I committed it in r1885557. Perhaps If you did not commit r1884427,
I didn't work for it so quickly (yes, even this is quickly). Thank you.

Then I'll go ahead to resolve above issues.

Cheers,
-- 
Yasuhito FUTATSUKI <fu...@yf.bsclub.org>

Re: svn commit: r1884427 - in /subversion/trunk/tools/hook-scripts/mailer: mailer.py tests/mailer-t1.output tests/mailer-tweak.py

Posted by Stefan Sperling <st...@elego.de>.
On Fri, Jan 15, 2021 at 01:44:43AM +0900, Yasuhito FUTATSUKI wrote:
> On 2020/12/29 0:49, Stefan Sperling wrote:
> > On Tue, Dec 15, 2020 at 07:47:59PM +0900, Yasuhito FUTATSUKI wrote:
> >> As far as I read the code again, it seems this is already support
> >> locales other than C/C.UTF-8 if mailer.py is kicked with appropriate
> >> LC_CTYPE environment. The REPOS-PATH argment comes from sys.argv[2]
> >> already decoded in file system encoding (i.e. encoding corresponding
> >> to LC_CTYPE) and Python encodes it if access to file system.

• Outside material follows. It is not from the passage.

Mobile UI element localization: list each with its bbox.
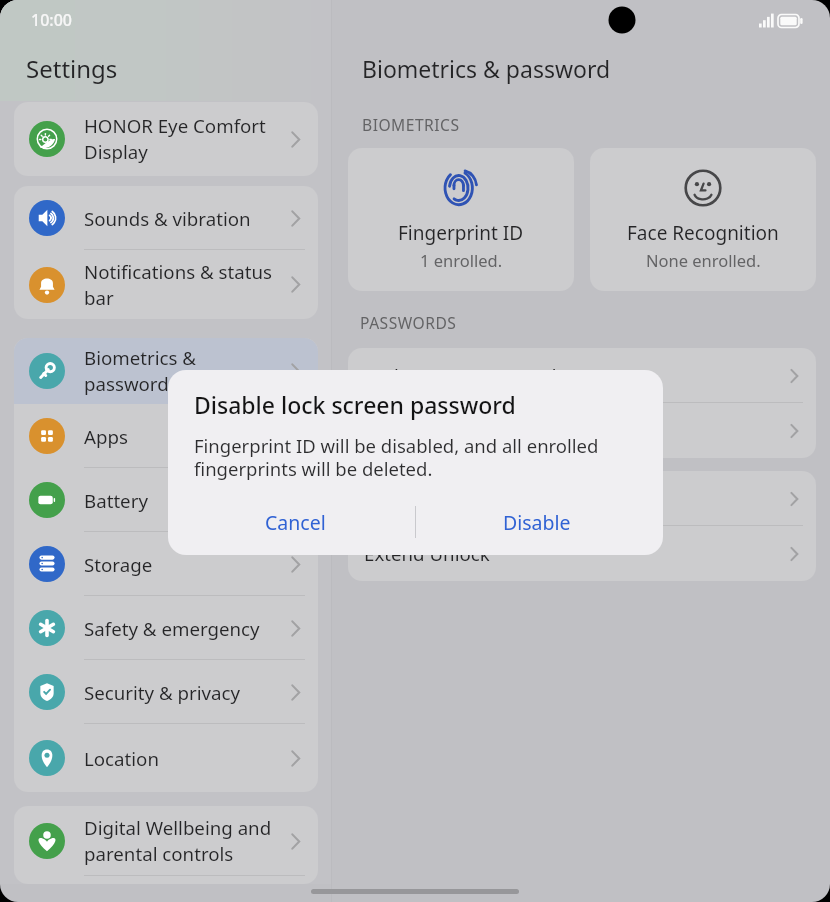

On the
> >> other hand, svn.repos.open() wrapper function accepts str and encode
> >> it to UTF-8 string, as the svn_repos_open() C API expects.
> >>
> >> Then I overlooked sys.argv[x] and cmd_args[x] in main() are
> >> already str.
> >>
> >> Perhaps it needs (although the last hunk is not nessesary):
> > 
> > Yes, indeed. If python already encodes arguments to strings then this
> > patch looks correct to me. It also works as expected in my testing.
> I revised the patch and checked in UTF-8 locale. Now it seems it works
> with post-revprop-change, post-lock and post-unlock hooks.
> 
> If this patch is OK, then I'll do:
> 
> (1) Make it support Python 2 again, to merge it to 1.14.x.
> (2) Fix an issue to encode Unicode paths in Subject header.
> (3) Fix an issue of max line length in Subject header.
> 
> Perhaps (2) and (3) will be resolved at the same time.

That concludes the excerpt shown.